This may rock your world if you're the holistic New Age type, or for that matter if you believe in God. But whether or not you admire the tone of his language, Burdick is trying to get to an essential problem, which could be framed in a variety of ways: Do we want to live in a world where everything is familiar, or a world where many things remain strange, alien, even completely unknown? God or evolution or the turning of the cosmic wheel has empowered human beings to make this choice, and if we choose the latter option -- which is less convenient and more difficult to manage -- then why?

Hawaiian entomologist David Foote, one of Burdick's star witnesses, tells him that human life all over the world is increasingly accompanied by a handful of plants and animals we all know: domestic animals and livestock; scavenger species like squirrels, coyotes and raccoons; a few familiar shrubs and trees; rats, pigeons, sparrows, roaches. "If that's what you want to live with -- a small suite of a dozen, maybe two dozen species -- then you can live with that, I suppose. You can argue that biodiversity has a utilitarian value. But it's an aesthetic issue for me."

It's extraordinary to hear a scientist -- let alone one whose professional career has largely been devoted to the genus Drosophila, the fruit flies -- fall back on aesthetics. But what could more clearly define the separation, partial and conditional as it may be, between man and nature? As another scientist points out, you could also call this a moral or a spiritual question, but whatever it is, you can't quantify it by collecting data or see it under a microscope. Burdick is struck by the idea "that the strongest argument for preserving biodiversity might rest on something so mercurial, so subjective, so intimate as a personal desire to live in a world that is biologically rich."

In a sense, Burdick's journey along the cutting edge of ecological science points us back in time, to the early years of the environmental movement and the old-fashioned sentiment that wilderness preservation had psychic and spiritual benefits for human beings, irrespective of its meaning for "nature." No one ever put it better than novelist Wallace Stegner, in his 1960 "Wilderness Letter":


"Out of Eden: An Odyssey of Ecological Invasion"

By Alan Burdick

Farrar, Straus and Giroux

324 pages

Nonfiction

Buy this book

"Something will have gone out of us as a people if we ever let the remaining wilderness be destroyed; if we permit the last virgin forests to be turned into comic books and plastic cigarette cases; if we drive the few remaining members of the wild species into zoos or to extinction; if we pollute the last clean air and dirty the last clean streams and push our paved roads through the last of the silence, so that never again will Americans be free in their country from the noise, the exhausts, the stinks of human and automotive waste. And so that never again can we have the chance to see ourselves single, separate, vertical and individual in the world, part of the environment of trees and rocks and soil, brother to the animals, part of the natural world and competent to belong in it. Without any remaining wilderness we are committed wholly, without chance for even momentary reflection and rest, to a headlong drive into our technological termite-life, the Brave New World of a completely man-controlled environment."

Amid all Burdick's amusing and amazing factoids (there's a Hawaiian leaf-hopper named in honor of country singer Loretta Lynn; the London Underground is home to not one but three distinct species of mosquito), his appealing portraits of nerd-hero scientists (one exclaims in wonder: "These Balanus improvisus have just released nauplii into my sample!"), his brain-stretching vocabulary (not just "nauplii," but also "propagule," "reticule" and "stochasticities"), his taxonomic lists and his sometimes overly rhapsodic asides on the circular life cycle of the barnacle or the mating habits of the sea scallop, one moment stood out for me.

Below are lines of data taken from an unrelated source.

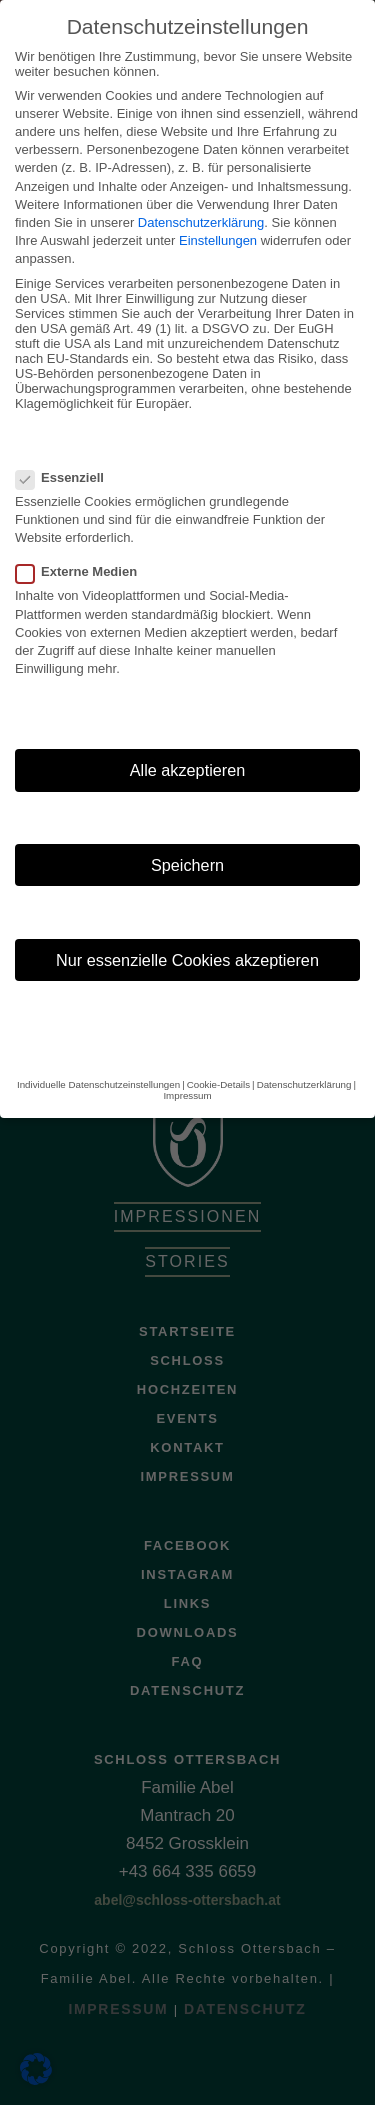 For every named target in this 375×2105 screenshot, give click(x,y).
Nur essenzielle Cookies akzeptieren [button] (187, 933)
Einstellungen (218, 213)
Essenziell (66, 449)
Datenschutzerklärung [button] (304, 1056)
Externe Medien (82, 544)
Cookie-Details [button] (218, 1056)
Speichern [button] (187, 838)
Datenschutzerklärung (201, 195)
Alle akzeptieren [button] (188, 743)
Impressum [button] (187, 1067)
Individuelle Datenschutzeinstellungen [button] (98, 1056) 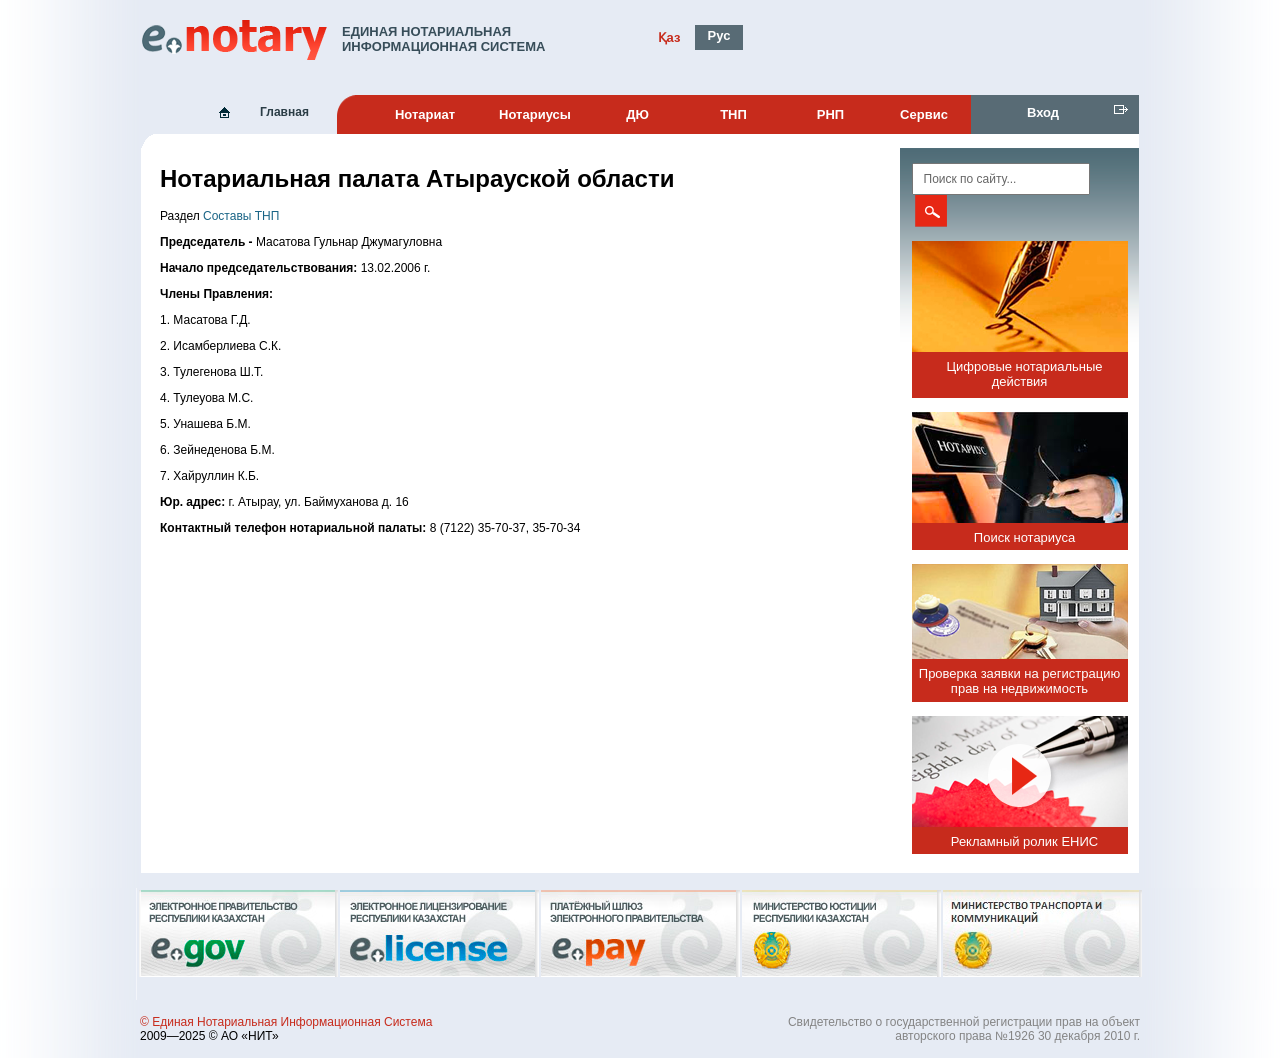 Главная (284, 112)
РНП (830, 114)
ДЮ (637, 114)
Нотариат (425, 114)
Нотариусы (535, 114)
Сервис (924, 114)
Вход (1043, 112)
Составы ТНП (241, 216)
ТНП (733, 114) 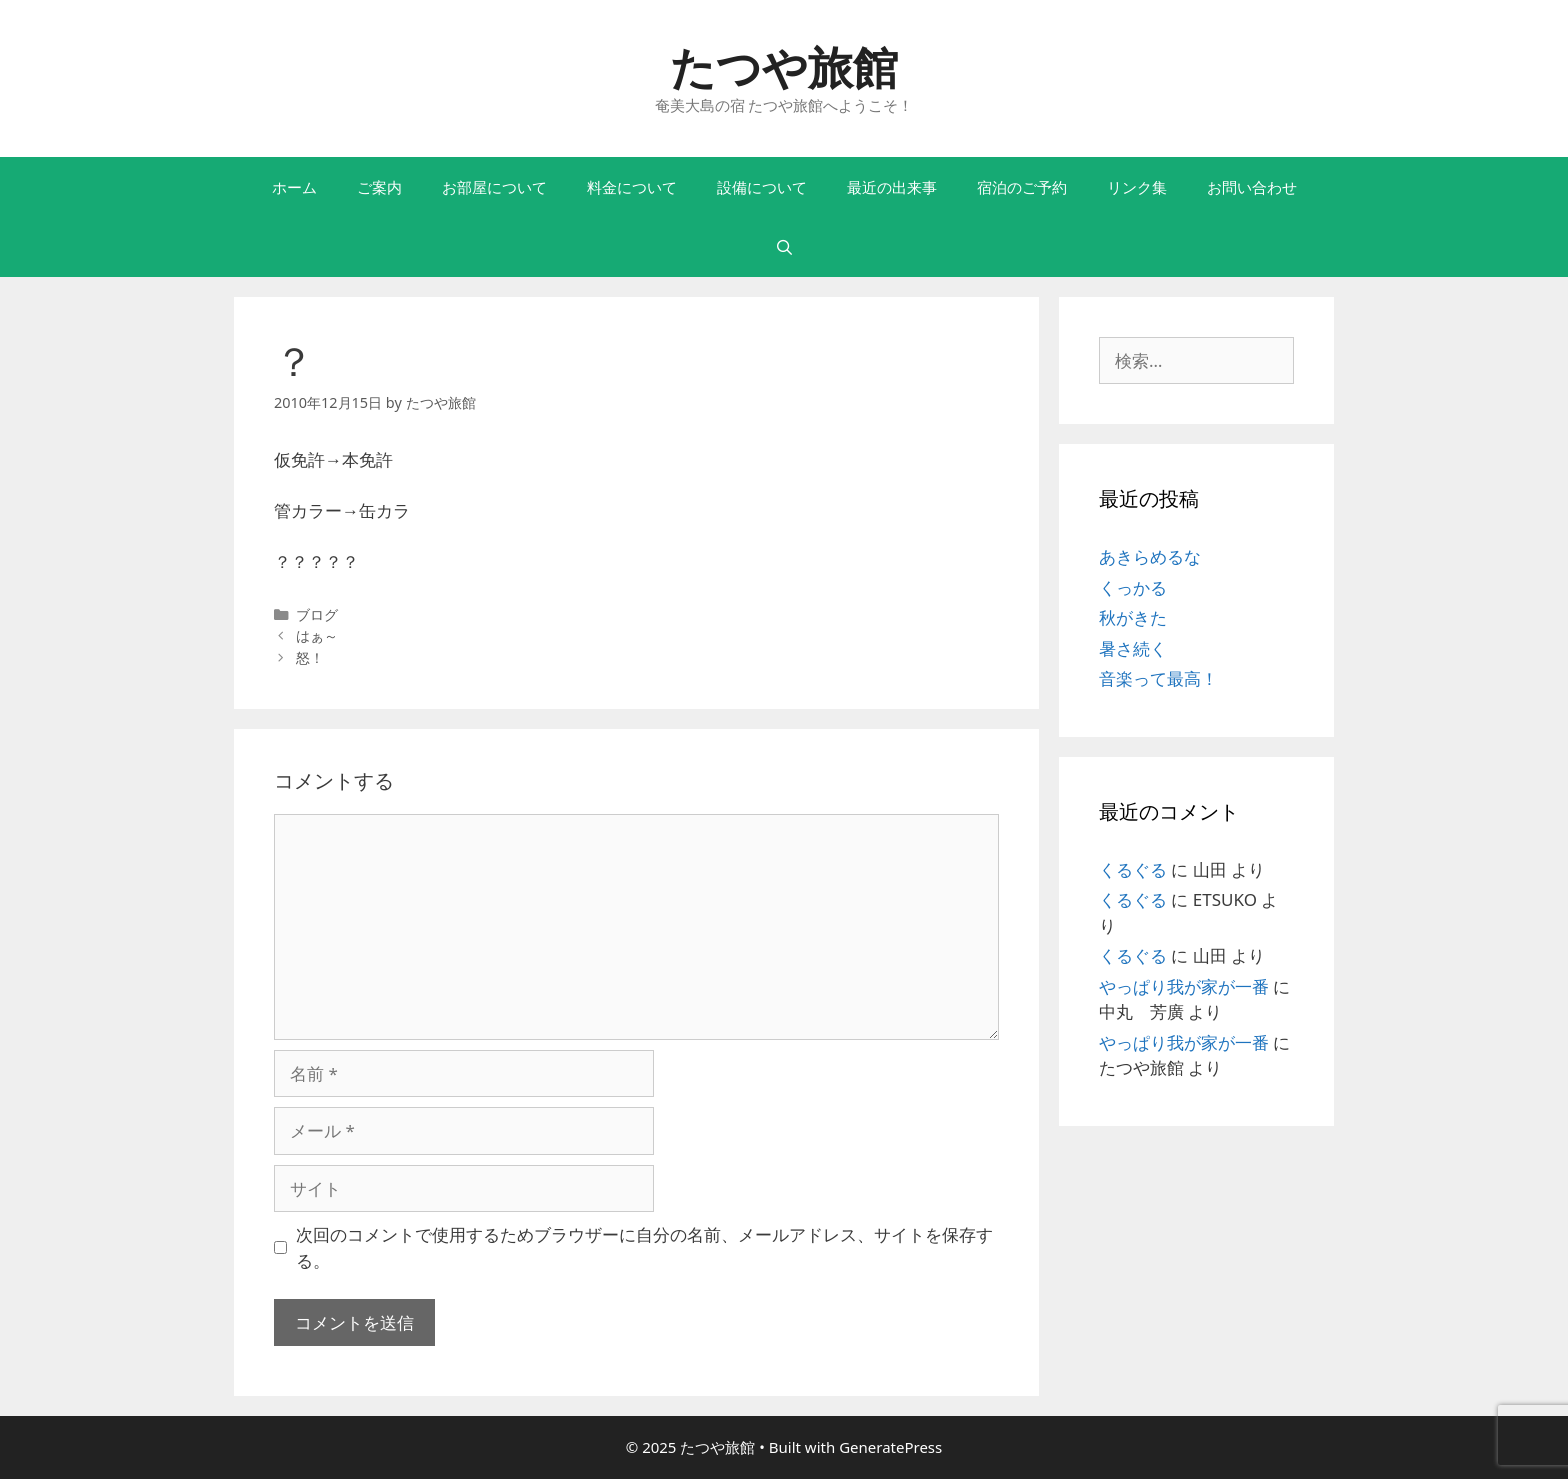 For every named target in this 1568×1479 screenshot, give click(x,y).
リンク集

Burdick's only encounter with the dreaded brown tree snake of Guam comes when an animal control officer presents him with a captured 6-foot specimen (despite its prevalence on the island, the snake is notoriously difficult to find in the wild). The snake wraps itself around him, "squeezing with a gentle, almost clinical indifference, like the blood pressure gauge in a doctor's office." Burdick becomes aware of the obvious difference between them -- "I could both consider the snake and consider my considering of the snake, whereas the snake could only consider me as lunch."

Beyond that, Burdick finds himself gripped by a perverse admiration. "The snake was a marvelous work of biology -- powerful, elegant, efficient," he writes. "As agents of homogenization go, it was not without appeal. I sympathized with it. I even felt a little sorry for it -- guileless, cursed, outcast."